The primary objective of the STEP study is to contribute to the growing body of literature calling for the development of specialized smoking cessation interventions for anxiety vulnerable individuals. If effective, the use of exercise as a component of treatment for smoking cessation would have a significant public health impact. In addition to improving smoking cessation treatment outcome, exercise is expected to offer benefits to overall health, which may be particularly important for smokers. Further, the proposed study (that is, design, assessment schedule, and analyses) offers the potential to improve the understanding of the mechanisms that underlie these effects. The specific design considerations of the exercise intervention provide a dose and intensity that is thought to enact beneficial biological and psychological changes while also allowing for participant satisfaction and flexibility. The utilization of a wellness education group provides an adequate, time-matched control necessary in order to examine the specific effects of exercise.
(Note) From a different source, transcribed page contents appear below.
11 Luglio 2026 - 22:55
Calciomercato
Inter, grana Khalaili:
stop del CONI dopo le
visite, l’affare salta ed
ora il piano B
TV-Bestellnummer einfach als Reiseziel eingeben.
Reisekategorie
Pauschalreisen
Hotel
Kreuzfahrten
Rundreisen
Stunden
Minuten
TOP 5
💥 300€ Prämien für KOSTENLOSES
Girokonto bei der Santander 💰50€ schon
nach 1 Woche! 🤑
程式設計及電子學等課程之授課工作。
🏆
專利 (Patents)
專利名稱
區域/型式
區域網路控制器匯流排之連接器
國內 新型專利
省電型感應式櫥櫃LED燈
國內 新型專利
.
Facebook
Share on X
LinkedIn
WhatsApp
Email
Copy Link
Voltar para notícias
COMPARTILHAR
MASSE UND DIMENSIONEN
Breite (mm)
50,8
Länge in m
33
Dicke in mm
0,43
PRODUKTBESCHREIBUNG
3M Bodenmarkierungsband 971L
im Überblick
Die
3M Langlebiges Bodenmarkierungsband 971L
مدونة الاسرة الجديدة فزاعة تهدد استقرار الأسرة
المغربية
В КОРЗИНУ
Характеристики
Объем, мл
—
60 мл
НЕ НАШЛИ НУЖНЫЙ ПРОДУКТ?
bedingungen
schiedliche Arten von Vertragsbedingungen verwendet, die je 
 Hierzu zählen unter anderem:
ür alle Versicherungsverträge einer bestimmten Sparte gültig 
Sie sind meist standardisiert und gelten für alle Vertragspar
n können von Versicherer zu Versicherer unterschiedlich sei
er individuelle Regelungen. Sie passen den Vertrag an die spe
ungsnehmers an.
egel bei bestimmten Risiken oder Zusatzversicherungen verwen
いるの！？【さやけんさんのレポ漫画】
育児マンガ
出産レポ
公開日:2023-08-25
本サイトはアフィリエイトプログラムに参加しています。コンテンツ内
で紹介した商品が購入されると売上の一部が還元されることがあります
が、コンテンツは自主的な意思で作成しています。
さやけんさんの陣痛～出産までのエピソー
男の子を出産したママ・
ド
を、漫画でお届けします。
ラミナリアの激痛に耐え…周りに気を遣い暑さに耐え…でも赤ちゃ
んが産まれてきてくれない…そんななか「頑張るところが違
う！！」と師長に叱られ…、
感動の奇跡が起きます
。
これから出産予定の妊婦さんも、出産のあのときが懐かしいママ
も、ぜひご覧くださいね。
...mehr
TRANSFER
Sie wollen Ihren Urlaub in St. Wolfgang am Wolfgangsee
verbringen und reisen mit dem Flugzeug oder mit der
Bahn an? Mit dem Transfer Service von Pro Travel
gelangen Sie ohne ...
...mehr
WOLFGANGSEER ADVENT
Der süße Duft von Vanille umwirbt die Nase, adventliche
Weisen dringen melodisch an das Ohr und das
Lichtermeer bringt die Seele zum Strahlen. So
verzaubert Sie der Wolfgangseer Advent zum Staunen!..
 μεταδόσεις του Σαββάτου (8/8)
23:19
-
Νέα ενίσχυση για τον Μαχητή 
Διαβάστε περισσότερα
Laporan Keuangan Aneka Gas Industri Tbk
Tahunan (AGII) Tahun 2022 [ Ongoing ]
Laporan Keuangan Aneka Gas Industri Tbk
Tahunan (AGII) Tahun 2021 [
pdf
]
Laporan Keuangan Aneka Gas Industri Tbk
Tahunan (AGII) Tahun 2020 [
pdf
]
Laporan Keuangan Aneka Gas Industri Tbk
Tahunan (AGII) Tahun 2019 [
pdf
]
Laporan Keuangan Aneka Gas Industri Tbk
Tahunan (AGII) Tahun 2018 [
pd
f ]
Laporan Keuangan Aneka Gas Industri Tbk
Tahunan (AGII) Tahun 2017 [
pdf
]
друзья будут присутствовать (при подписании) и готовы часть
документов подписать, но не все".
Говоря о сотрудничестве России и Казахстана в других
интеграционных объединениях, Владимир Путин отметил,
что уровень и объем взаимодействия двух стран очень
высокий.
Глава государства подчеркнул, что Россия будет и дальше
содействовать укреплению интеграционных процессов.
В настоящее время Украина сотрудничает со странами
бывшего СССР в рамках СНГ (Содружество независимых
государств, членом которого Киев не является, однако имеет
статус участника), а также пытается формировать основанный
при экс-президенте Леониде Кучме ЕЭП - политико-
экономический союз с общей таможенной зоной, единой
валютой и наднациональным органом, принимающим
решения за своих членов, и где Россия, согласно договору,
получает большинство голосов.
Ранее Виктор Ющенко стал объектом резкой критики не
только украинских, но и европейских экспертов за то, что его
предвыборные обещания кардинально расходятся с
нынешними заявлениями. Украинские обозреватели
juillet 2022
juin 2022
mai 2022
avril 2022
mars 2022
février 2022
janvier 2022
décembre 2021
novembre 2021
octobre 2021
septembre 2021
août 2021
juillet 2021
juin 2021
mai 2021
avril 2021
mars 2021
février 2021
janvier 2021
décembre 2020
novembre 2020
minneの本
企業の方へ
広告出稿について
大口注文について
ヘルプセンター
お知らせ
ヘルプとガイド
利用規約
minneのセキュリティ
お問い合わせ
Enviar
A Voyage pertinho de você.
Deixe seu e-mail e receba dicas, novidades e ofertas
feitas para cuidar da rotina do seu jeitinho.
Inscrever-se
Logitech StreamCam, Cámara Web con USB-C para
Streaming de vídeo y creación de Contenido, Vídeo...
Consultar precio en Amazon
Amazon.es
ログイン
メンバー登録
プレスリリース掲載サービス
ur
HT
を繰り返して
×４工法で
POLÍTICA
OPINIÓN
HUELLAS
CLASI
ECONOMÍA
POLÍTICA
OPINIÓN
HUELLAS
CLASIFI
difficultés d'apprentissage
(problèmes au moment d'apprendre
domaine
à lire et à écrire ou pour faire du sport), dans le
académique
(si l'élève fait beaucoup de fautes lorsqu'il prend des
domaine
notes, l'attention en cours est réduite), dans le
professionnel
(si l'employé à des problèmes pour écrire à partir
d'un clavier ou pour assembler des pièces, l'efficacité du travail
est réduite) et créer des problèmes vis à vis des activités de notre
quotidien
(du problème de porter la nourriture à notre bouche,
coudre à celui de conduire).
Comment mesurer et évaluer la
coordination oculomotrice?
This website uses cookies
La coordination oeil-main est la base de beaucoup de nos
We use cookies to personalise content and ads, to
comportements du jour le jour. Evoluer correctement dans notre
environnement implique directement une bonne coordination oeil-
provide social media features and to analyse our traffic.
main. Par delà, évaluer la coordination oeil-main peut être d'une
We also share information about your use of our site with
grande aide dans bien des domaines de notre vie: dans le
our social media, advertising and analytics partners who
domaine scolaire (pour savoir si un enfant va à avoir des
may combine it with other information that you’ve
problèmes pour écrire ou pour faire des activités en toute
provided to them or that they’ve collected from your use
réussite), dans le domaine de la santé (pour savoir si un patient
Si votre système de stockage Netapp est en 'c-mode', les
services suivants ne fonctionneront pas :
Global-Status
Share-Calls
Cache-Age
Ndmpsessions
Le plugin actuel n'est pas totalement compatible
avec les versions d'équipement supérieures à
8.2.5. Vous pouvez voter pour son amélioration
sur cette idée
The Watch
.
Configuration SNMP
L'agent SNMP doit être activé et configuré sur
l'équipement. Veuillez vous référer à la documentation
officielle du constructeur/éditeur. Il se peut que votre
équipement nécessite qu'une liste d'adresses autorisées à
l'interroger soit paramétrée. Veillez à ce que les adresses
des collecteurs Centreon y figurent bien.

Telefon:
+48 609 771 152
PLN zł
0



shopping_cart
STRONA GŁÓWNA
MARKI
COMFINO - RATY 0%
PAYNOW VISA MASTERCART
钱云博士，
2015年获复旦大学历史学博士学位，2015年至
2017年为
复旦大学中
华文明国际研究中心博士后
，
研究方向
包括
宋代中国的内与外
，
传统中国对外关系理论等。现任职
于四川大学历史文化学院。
The anticipated benefits of the study are twofold: (1) the results will yield knowledge about the combined effects of exercise with standard smoking cessation treatment; and (2) the results will advance understanding of the factors related to anxiety and relapse to smoking after attempts at smoking cessation. The results of the study may also inform strategies to match treatments to specific characteristics of smokers. Lastly, data yielded by this study is expected to guide future studies that aim to determine the optimal dose and intensity for exercise-based smoking cessation interventions as well strategies to enhance motivation to exercise and motivation to quit smoking.

Trial status

The trial is currently in the recruitment phase.